After much hesitation, Beckenbauer finally broke his silence: “I, as president of the organizing committee at the time, take responsibility for this error.” But vote buying, according to him, was not there.
The case led to criminal investigations, and compromising documents containing the top hat's signature came to light. “I always signed blindly, even blankly”, defended Beckenbauer.
Health problems
The World Cup scandal led him to withdraw from public life. In recent years he lived mainly in Salzburg, Austria, with his wife from a third marriage. Beckenbauer was the father of five children from different relationships. One of them, Stephan, died of a brain tumor in 2015, aged 46. “It was the biggest loss of my life,” he said later. “I don’t know if it’s possible to overcome the death of a child. Probably not.”
Beckenbauer's health has deteriorated in recent years. He underwent two heart operations in 2016 and 2017. In addition, he suffered an eye attack and ultimately lost vision in his right eye.
“He is suffering a lot, also with all the drama surrounding his person,” said Uli Hoeness at the time, president of FC Bayern and a long-time friend of Beckenbauer. “He did incredible things and put nothing in his pocket. At some point, there must be peace. We should let him live in peace.”
Faced with the “Kaiser's” deteriorating health, the Swiss Public Prosecutor's Office in July 2019 separated the investigation against Bec
kenbauer from the other cases related to the World Cup scandal.

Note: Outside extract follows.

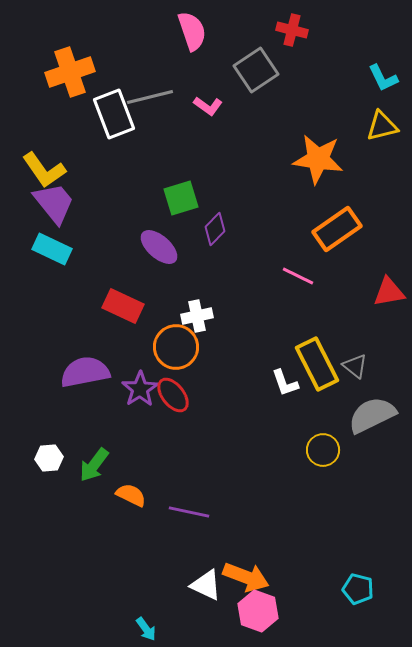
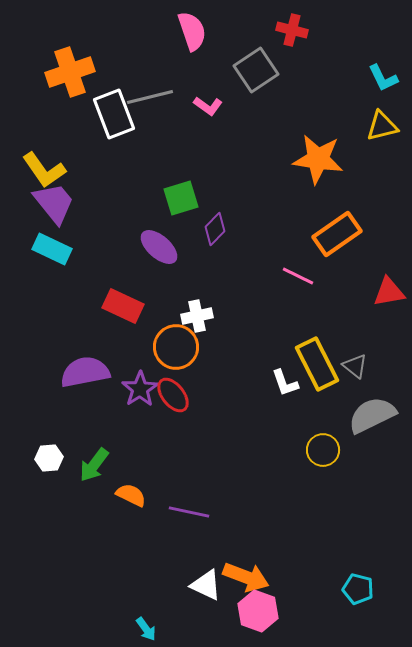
orange rectangle: moved 5 px down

At Uwe Seeler's funeral ceremony in August 2022, Beckenbauer was absent, as he was at the funeral of Brazilian football legend Pelé in January 2023. “I will accompany my friend in my heart on his last journey,” he said at the time.
A few years ago, someone asked “Kaiser” if he had any regrets in his life. “Repentance? From what? No!”
Franz Beckenbauer died at the age of 78, on January 7, 2024, his family said.